For nanopillars with an orientation angle of θ, the polarization modulation matrix can be obtained through coordinate rotation, considering the anisotropic phase modulation characteristics of the nanopillars and by adapting to the dual-band requirement. The Jones matrix is optimized as follows:

$$J(\theta ,\phi ,\lambda )=R(\theta )\cdot \left(\begin{array}{cc}{t}_{\parallel }\left(\lambda \right)& 0\\ 0& t_{\perp }\left(\lambda \right)e^{i\phi \left(\lambda \right)}\end{array}\right)\cdot R(-\theta )$$

(4)

where $R(\theta )=\left(\begin{array}{cc}\cos \theta & -\sin \theta \\ \sin \theta & \cos \theta \end{array}\right)$ is the coordinate rotation matrix, $\theta$ is the orientation angle of the nanopillar, $t_{\parallel }\left(\lambda \right)$ and $t_{\perp }\left(\lambda \right)$ are the polarization components parallel and perpendicular to the orientation direction of the nanopillar at wavelength $\lambda$ and the transmission coefficients. In this study, $t_{\parallel }\left(\lambda \right)\ge 0.85$ and $t_{\perp }\left(\lambda \right)\le 0.05$ to ensure polarization selectivity; $\phi \left(\lambda \right)$ is the phase modulation amount of the nanopillar for light polarized perpendicular to its orientation, and it can be adjusted based on the wavelength.

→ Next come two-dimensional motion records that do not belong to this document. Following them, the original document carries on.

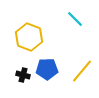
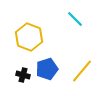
blue pentagon: rotated 15 degrees counterclockwise
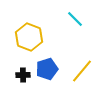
black cross: rotated 16 degrees counterclockwise
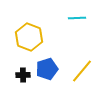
cyan line: moved 2 px right, 1 px up; rotated 48 degrees counterclockwise
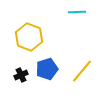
cyan line: moved 6 px up
black cross: moved 2 px left; rotated 24 degrees counterclockwise
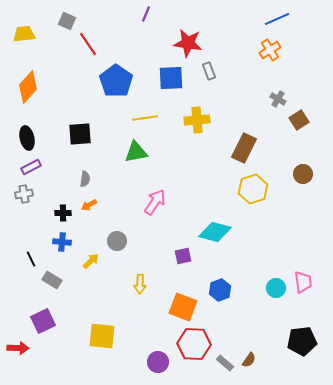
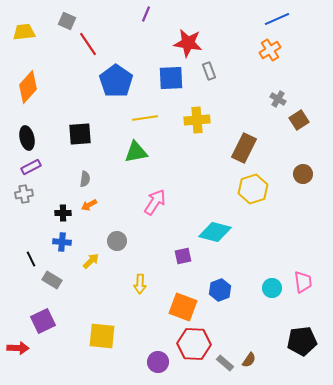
yellow trapezoid at (24, 34): moved 2 px up
cyan circle at (276, 288): moved 4 px left
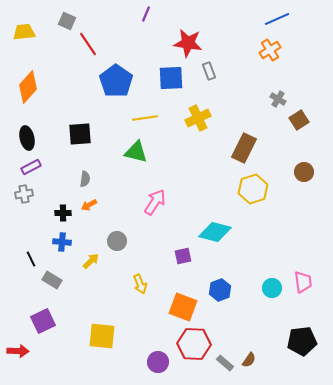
yellow cross at (197, 120): moved 1 px right, 2 px up; rotated 20 degrees counterclockwise
green triangle at (136, 152): rotated 25 degrees clockwise
brown circle at (303, 174): moved 1 px right, 2 px up
yellow arrow at (140, 284): rotated 24 degrees counterclockwise
red arrow at (18, 348): moved 3 px down
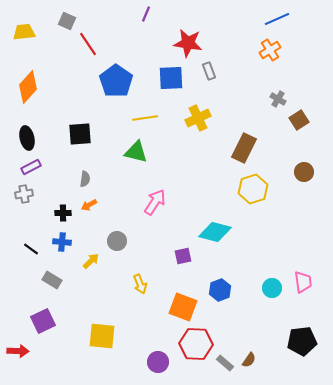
black line at (31, 259): moved 10 px up; rotated 28 degrees counterclockwise
red hexagon at (194, 344): moved 2 px right
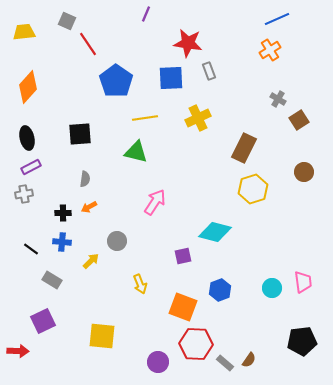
orange arrow at (89, 205): moved 2 px down
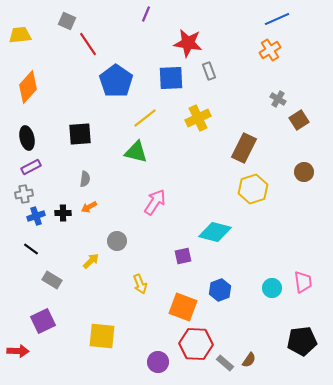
yellow trapezoid at (24, 32): moved 4 px left, 3 px down
yellow line at (145, 118): rotated 30 degrees counterclockwise
blue cross at (62, 242): moved 26 px left, 26 px up; rotated 24 degrees counterclockwise
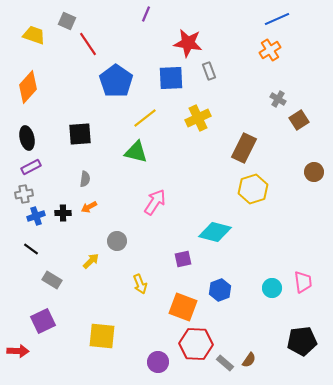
yellow trapezoid at (20, 35): moved 14 px right; rotated 25 degrees clockwise
brown circle at (304, 172): moved 10 px right
purple square at (183, 256): moved 3 px down
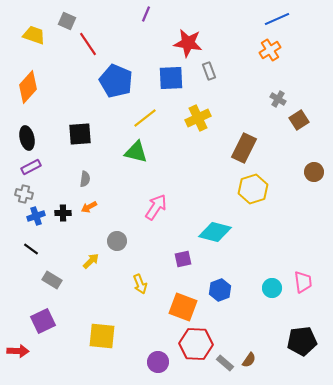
blue pentagon at (116, 81): rotated 12 degrees counterclockwise
gray cross at (24, 194): rotated 24 degrees clockwise
pink arrow at (155, 202): moved 1 px right, 5 px down
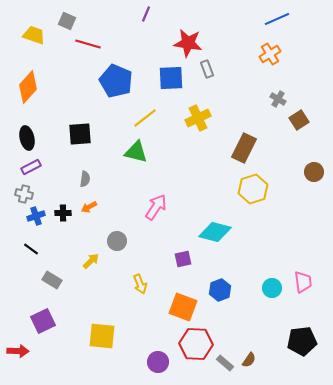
red line at (88, 44): rotated 40 degrees counterclockwise
orange cross at (270, 50): moved 4 px down
gray rectangle at (209, 71): moved 2 px left, 2 px up
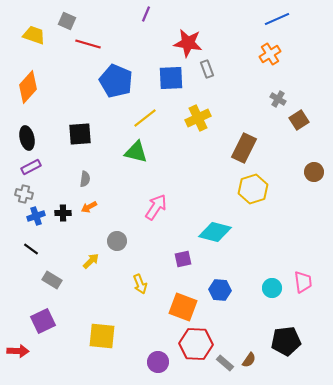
blue hexagon at (220, 290): rotated 25 degrees clockwise
black pentagon at (302, 341): moved 16 px left
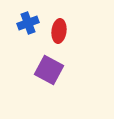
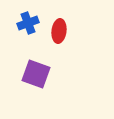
purple square: moved 13 px left, 4 px down; rotated 8 degrees counterclockwise
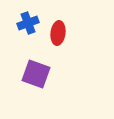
red ellipse: moved 1 px left, 2 px down
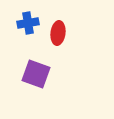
blue cross: rotated 10 degrees clockwise
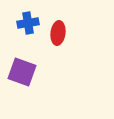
purple square: moved 14 px left, 2 px up
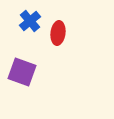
blue cross: moved 2 px right, 2 px up; rotated 30 degrees counterclockwise
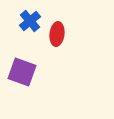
red ellipse: moved 1 px left, 1 px down
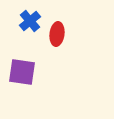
purple square: rotated 12 degrees counterclockwise
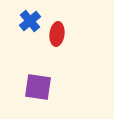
purple square: moved 16 px right, 15 px down
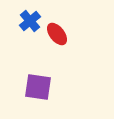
red ellipse: rotated 45 degrees counterclockwise
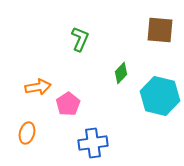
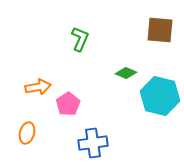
green diamond: moved 5 px right; rotated 70 degrees clockwise
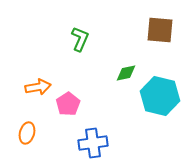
green diamond: rotated 35 degrees counterclockwise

When the incident light $E_{in}$ enters the nanopillar with an orientation angle of $\theta$, the Jones vector of the transmitted light is as follows:

$$E_{out}=J(\theta ,\phi ,\lambda )\cdot E_{in}$$

(5)

Substituting the coordinate rotation matrix into the above equation and expanding it, we can obtain:

$$E_{out}=\left(\begin{array}{cc}{t}_{\parallel }\left(\lambda \right){\cos }^2\theta +t_{\perp }\left(\lambda \right)e^{i\phi \left(\lambda \right)}{\sin }^2\theta & \left[t_{\parallel }\left(\lambda \right)-t_{\perp }\left(\lambda \right)e^{i\phi \left(\lambda \right)}\right]\cos \theta \sin \theta \\ \left[t_{\parallel }\left(\lambda \right)-t_{\perp }\left(\lambda \right)e^{i\phi \left(\lambda \right)}\right]\cos \theta \sin \theta & t_{\parallel }\left(\lambda \right){\sin }^2\theta +t_{\perp }\left(\lambda \right)e^{i\phi \left(\lambda \right)}{\cos }^2\theta \end{array}\right)\cdot \left(\begin{array}{c}{E}_x\\ E_y\end{array}\right)$$

(6)

Due to the anisotropy of the nanocolumns, $t_{\perp }(\lambda )\ll t_{\parallel }(\lambda )$, the transmission rate of the polarized component perpendicular to the direction is extremely low and can be neglected. Therefore, the transmitted light mainly consists of the polarized component parallel to the direction $\theta$, and its amplitude can be simplified as follows:

$$E_{out,\parallel }=e_{\theta }\cdot E_{out}\approx t_{\parallel }(\lambda )(\cos \theta \cdot E_x+\sin \theta \cdot E_y)$$

(7)

where $e_{\theta }={(\cos \theta ,\sin \theta )}^T$ is a unit vector parallel to the orientation angle of the nanocolumns. This simplification process ensures that the calculation is concise while maintaining accuracy [23,24].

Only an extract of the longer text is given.